Rock ‘n’ roll pioneer Chuck Berry has
died, Missouri police said Saturday. He was 90.
“The St. Charles County
Police Department sadly confirms the death of Charles Edward Anderson
Berry Sr., better known as legendary musician Chuck Berry,” police
said in a statement posted to Facebook.
First responders were called
out to a home on Buckner Road around 12:40 p.m. and found a man later
identified as Berry unresponsive “and immediately administered
lifesaving techniques,” the statement reads. They were unable to revive
him and he was pronounced dead at 1:26 p.m.
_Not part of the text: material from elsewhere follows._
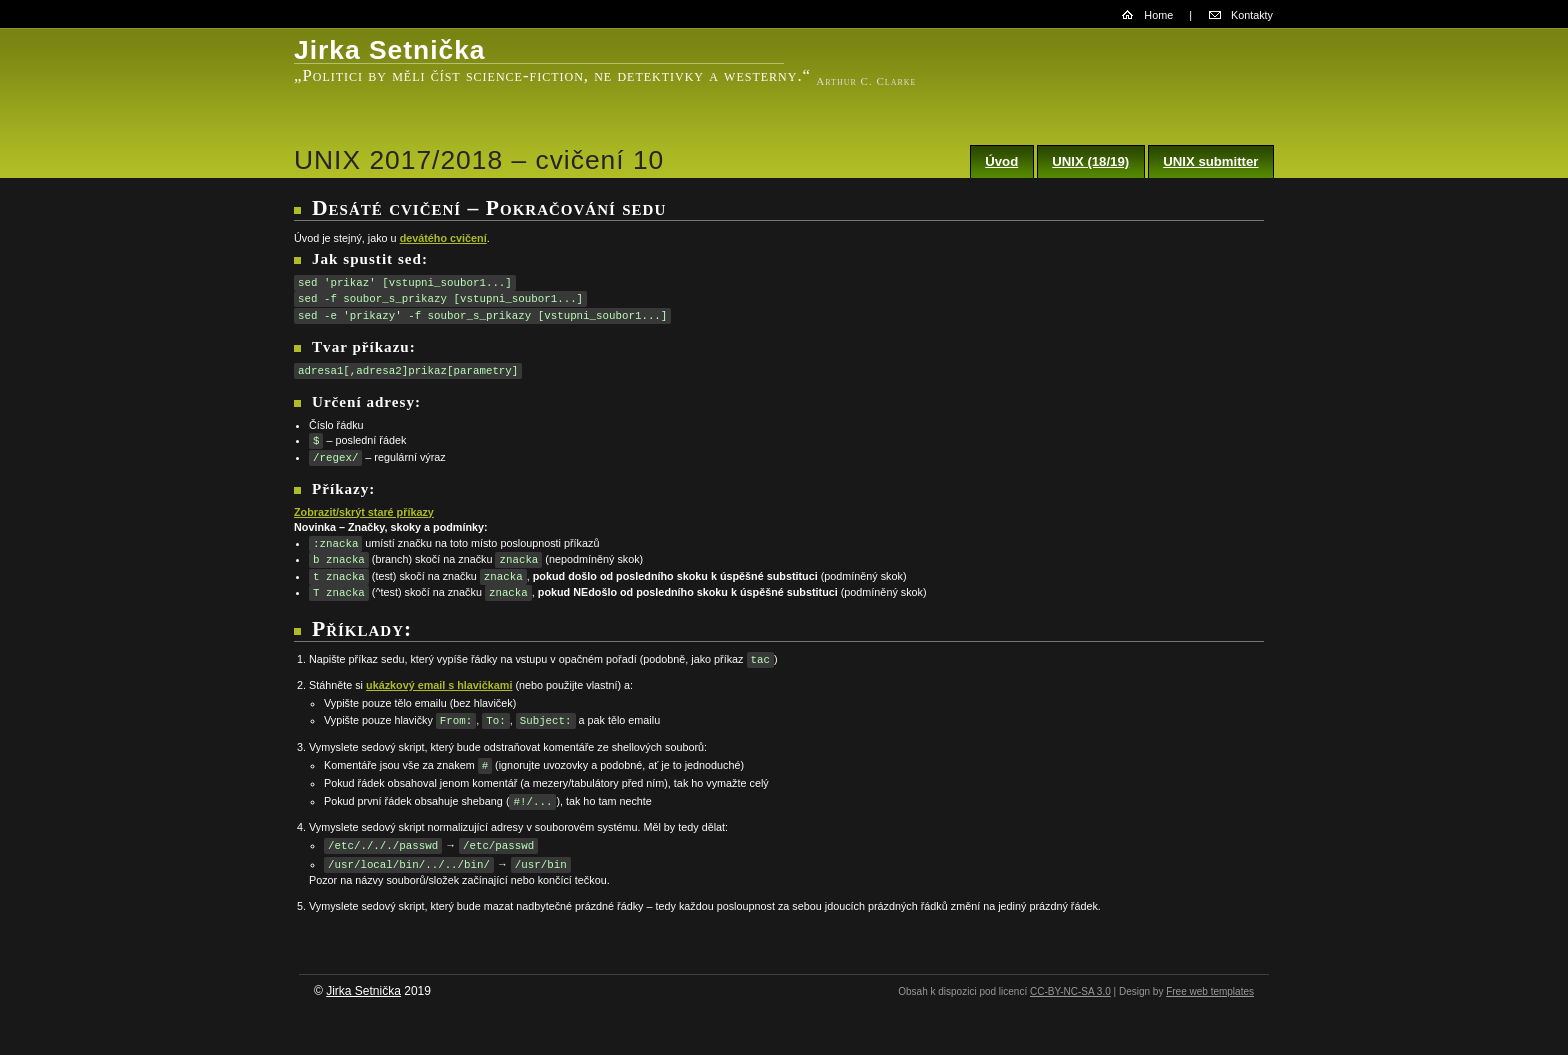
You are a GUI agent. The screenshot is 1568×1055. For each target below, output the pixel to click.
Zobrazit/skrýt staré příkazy (364, 512)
Berry penned a great number of hits in the 1950s and 1960s like “Sweet Little Sixteen,” “Roll Over Beethoven” and “
Rock and Roll Music”
that influenced generations of rock groups, including The
Beatles. Merging a captivating stage presence with his own blend of
blues, country and jazz, Berry helped define the fledgling rock’n’ roll
genre, later becoming one of the first musicians inducted into the Rock
and Roll Hall of Fame in Cleveland, Ohio.
Born into a middle-class
family in St. Louis, Missouri, Berry picked up the basics of guitar from
a neighbor and started performing music as a teenager. In 1952, he
formed a trio with Johnnie Johnson on piano and Ebby Harding on drums
that rose to fame in the local nightclub scene. To pay the bills, Berry
worked as a hairdresser. But soon enough he wouldn’t have time for that ―
a trip to Chicago netted a recording session with Chess Records, during
which Berry performed an old hillbilly tune called “Ida Red.” Changing
the name to “
Maybellene,” Chess sent the track to an influential New York DJ, and it became a hit among the teenage set.
According to an oft-cited
line
by John Lennon, “If you tried to give rock ‘n’ roll another name, you
might call it ‘Chuck Berry.’” Berry’s music became so well-known, he
toured the country with only a guitar, trusting he’d be able to find
musicians in each city he played who could serve as his back-up. Many of
his lyrics focused on teen culture, although he was significantly past
that age by the time he started traveling around singing about cars and
dates.
Chuck Berry’s signature “duck walk.”
But in the nascent era of
the Civil Rights Movement, Berry’s status as a black man with a
following of young white people ― a lot of them girls ― caused certain
conflict. He’d been known to take refuge in police stations to dodge
protesters after his shows, which sometimes featured police presence
themselves, according to an
Esquire
profile. After a teenage coat-check girl who worked briefly at a club
he owned alleged Berry had an affair with her, the guitarist served two
years in prison. A tax evasion charge sent him to prison again, briefly,
in 1979. Then, in 1990, a police raid on a recording compound he owned
turned up a stash of marijuana and images of Berry with nude women
― including one underage ― but charges were later dropped.
Notoriously interview-shy,
Berry had been living out his later years in Ladue, Missouri ― near his
hometown. He never stopped writing music, and performed regular gigs at a
local restaurant and club called Blueberry Hill.